(Given entries Opens)

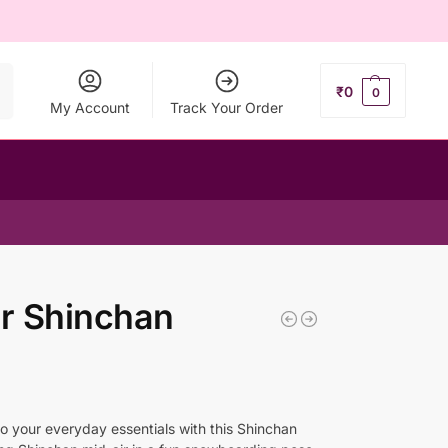
ch
₹
0
0
My Account
Track Your Order
r Shinchan
to your everyday essentials with this Shinchan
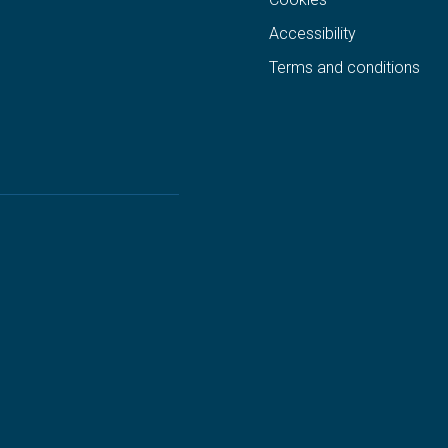
Accessibility
Terms and conditions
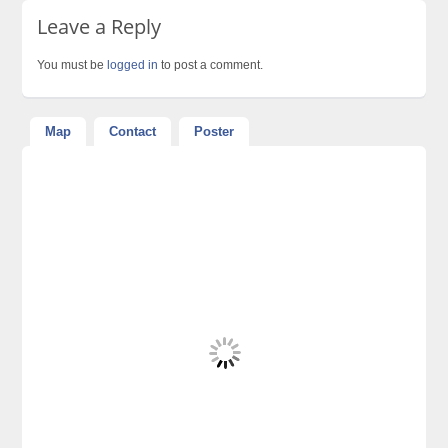
Leave a Reply
You must be
logged in
to post a comment.
Map
Contact
Poster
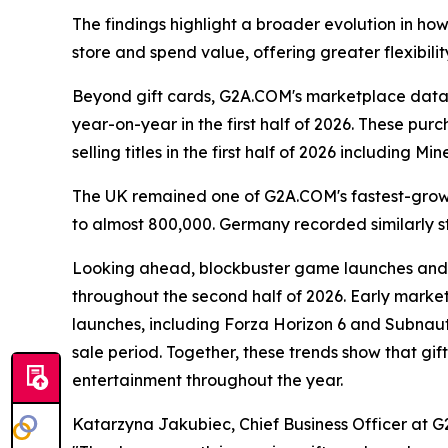
The findings highlight a broader evolution in ho
store and spend value, offering greater flexibilit
Beyond gift cards, G2A.COM's marketplace data 
year-on-year in the first half of 2026. These p
selling titles in the first half of 2026 including
The UK remained one of G2A.COM's fastest-growi
to almost 800,000. Germany recorded similarly s
Looking ahead, blockbuster game launches and 
throughout the second half of 2026. Early marke
launches, including Forza Horizon 6 and Subnaut
sale period. Together, these trends show that g
entertainment throughout the year.
Katarzyna Jakubiec, Chief Business Officer at G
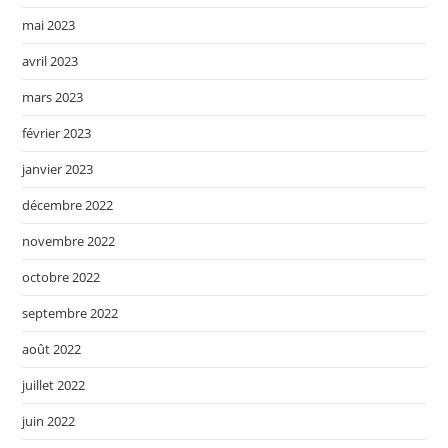
mai 2023
avril 2023
mars 2023
février 2023
janvier 2023
décembre 2022
novembre 2022
octobre 2022
septembre 2022
août 2022
juillet 2022
juin 2022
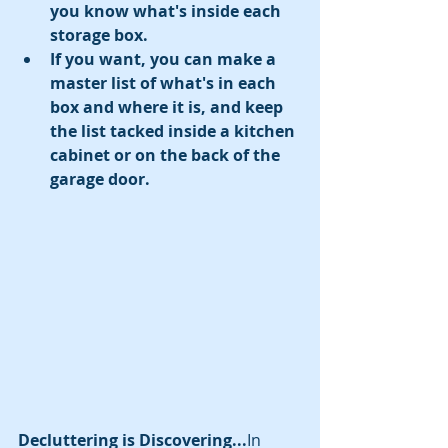
you know what's inside each 
storage box.
If you want, you can make a 
master list of what's in each 
box and where it is, and keep 
the list tacked inside a kitchen 
cabinet or on the back of the 
garage door.
Decluttering is Discovering...
In 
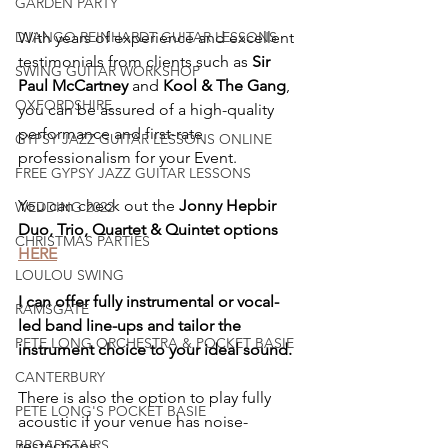
GARDEN PARTY
With years of experience and excellent 
DJANGO REINHARDT GUITAR LESSONS
testimonials from clients such as 
Sir 
SWING GUITAR WORKSHOP
Paul McCartney
 and 
Kool & The Gang
, 
OXFORDSHIRE
you can be assured of a high-quality 
performance and first-rate 
GYPSY JAZZ GUITAR LESSONS ONLINE
professionalism for your Event.
FREE GYPSY JAZZ GUITAR LESSONS
You can check out the 
Jonny Hepbir 
WEDDING 2022
Duo, Trio, Quartet & Quintet options 
CHRISTMAS PARTIES
HERE
LOULOU SWING
I can offer fully instrumental or vocal-
RAMSGATE
led band line-ups and tailor the 
PETE LONG ORCHESTRA & POCKET BASIE
instrument choice to your ideal sound.
CANTERBURY
There is also the option to play fully 
PETE LONG'S POCKET BASIE
acoustic if your venue has noise-
restrictions.
BROADSTAIRS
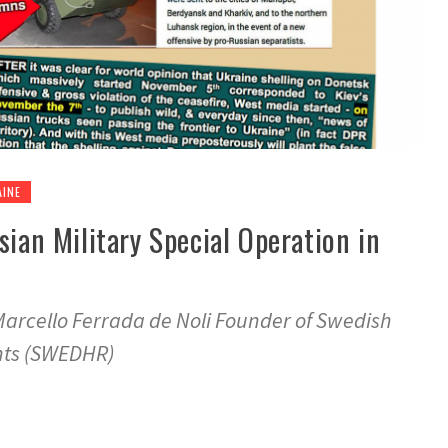
AINE
sian Military Special Operation in
Marcello Ferrada de Noli Founder of Swedish
hts (SWEDHR)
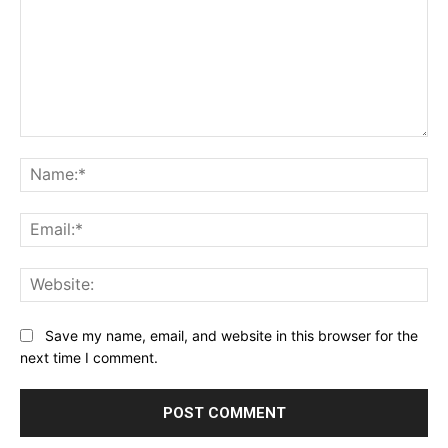
Comment:
Na
Ema
Web
Save my name, email, and website in this browser for the
next time I comment.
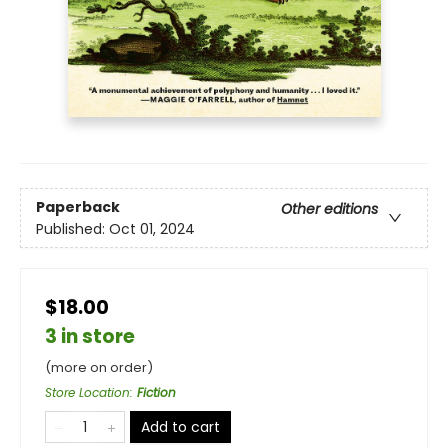
Paperback
Other editions
Published:
Oct 01, 2024
$18.00
3 in store
(more on order)
Store Location
:
Fiction
Add to cart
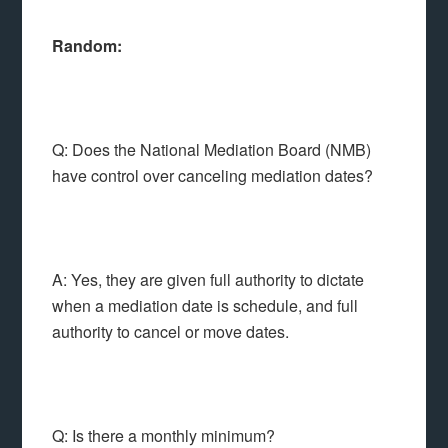
Random:
Q: Does the National Mediation Board (NMB)
have control over canceling mediation dates?
A: Yes, they are given full authority to dictate
when a mediation date is schedule, and full
authority to cancel or move dates.
Q: Is there a monthly minimum?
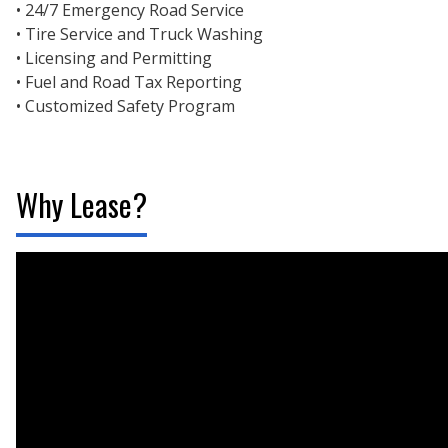
• 24/7 Emergency Road Service
• Tire Service and Truck Washing
• Licensing and Permitting
• Fuel and Road Tax Reporting
• Customized Safety Program
Why Lease?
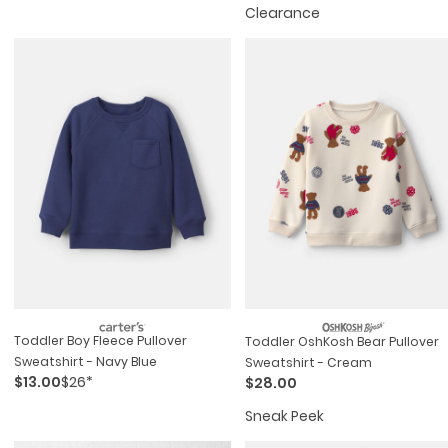
Clearance
Toddler Boy Fleece Pullover
Toddler OshKosh Bear Pullover
Sweatshirt - Navy Blue
Sweatshirt - Cream
$13.00
$26*
$28.00
Sneak Peek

(Given entries Closes)

→ Directions for this task:
A verbatim copy of the records is expected, from their first line through the line with "FREE GYPSY JAZZ GUITAR LESSONS", inclusive, with the pictures removed.

→ Exercise output:
ch
₹
0
0
My Account
Track Your Order
r Shinchan
to your everyday essentials with this Shinchan
Accessibility
Terms and conditions
Leave a Reply
You must be
logged in
to post a comment.
Map
Contact
Poster
The findings highlight a broader evolution in ho
store and spend value, offering greater flexibilit
Beyond gift cards, G2A.COM's marketplace data 
year-on-year in the first half of 2026. These p
selling titles in the first half of 2026 including
The UK remained one of G2A.COM's fastest-growi
to almost 800,000. Germany recorded similarly s
Looking ahead, blockbuster game launches and 
throughout the second half of 2026. Early marke
launches, including Forza Horizon 6 and Subnaut
sale period. Together, these trends show that g
entertainment throughout the year.
Katarzyna Jakubiec, Chief Business Officer at G
mai 2023
avril 2023
mars 2023
février 2023
janvier 2023
décembre 2022
novembre 2022
octobre 2022
septembre 2022
août 2022
juillet 2022
juin 2022
you know what's inside each 
storage box.
If you want, you can make a 
master list of what's in each 
box and where it is, and keep 
the list tacked inside a kitchen 
cabinet or on the back of the 
garage door.
Decluttering is Discovering...
In 
GARDEN PARTY
With years of experience and excellent 
DJANGO REINHARDT GUITAR LESSONS
testimonials from clients such as 
Sir 
SWING GUITAR WORKSHOP
Paul McCartney
 and 
Kool & The Gang
, 
OXFORDSHIRE
you can be assured of a high-quality 
performance and first-rate 
GYPSY JAZZ GUITAR LESSONS ONLINE
professionalism for your Event.
FREE GYPSY JAZZ GUITAR LESSONS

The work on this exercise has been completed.